There are, I believe, other stylistic and tactical problems in Critical Understanding. Booth's heavy-handed use of "warfare" and "killing" as metaphors for critical debate is, to my mind, irresponsible. And when he refers to Barthes, Stanley Fish, and others, he usually misunderstands or distorts their positions…. For some reason, Booth decided not to treat Barthes's writing in detail, even though his work (as Booth notes himself) is extremely influential today—certainly more so than R. S. Crane, for example. Barthes, Derrida, Fish, J. Hillis Miller, and Paul De Man foster the "relativism" and "skepticism" that Booth finds so disturbing, yet none of them is studied at any length. At one point, Booth lumps together all of these critics (except for De Man) in a single paragraph, summing up their views in a sentence apiece…. This is simply unfair, and it is unlikely to persuade readers that Booth grasps the full meaning and import of what he obviously dislikes.

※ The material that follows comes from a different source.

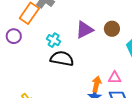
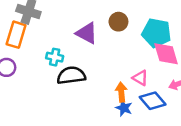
purple triangle: (85, 30) -> (87, 33), turned -48
pink triangle: (115, 78) -> (140, 78), turned 48

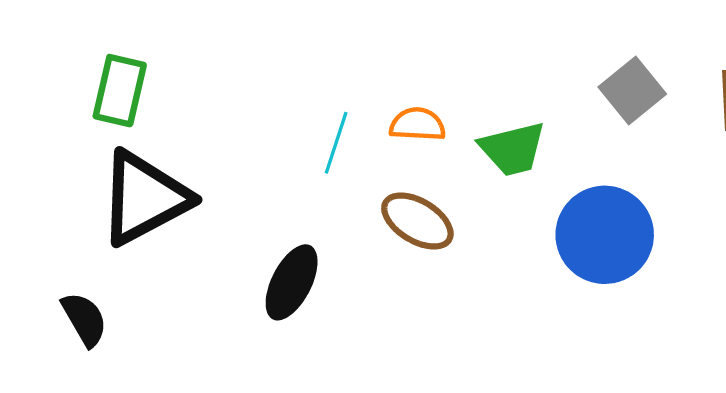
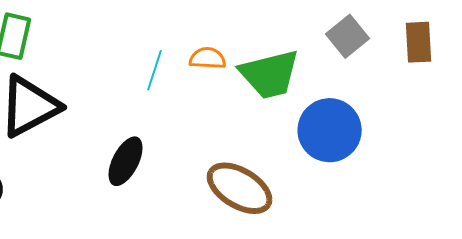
green trapezoid: (513, 149) -> (270, 74), size x1.4
brown ellipse: (417, 221) -> (240, 188), moved, size x1.4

A few pages later, Booth states that critics regularly fail to do justice to one another's work, and he refers to his own page 216 as an example—which leads me not to commend Booth's honesty, but to wonder why he boldly breaks a law of which he is well aware.
Booth's previous books addressed real, significant problems, such as rhetorical techniques in fiction and definitions of irony. But Critical Understanding concerns itself with problems that are badly formulated at the outset, and that result in the wrong kind of analytical procedures and strategies. (pp. 167-69)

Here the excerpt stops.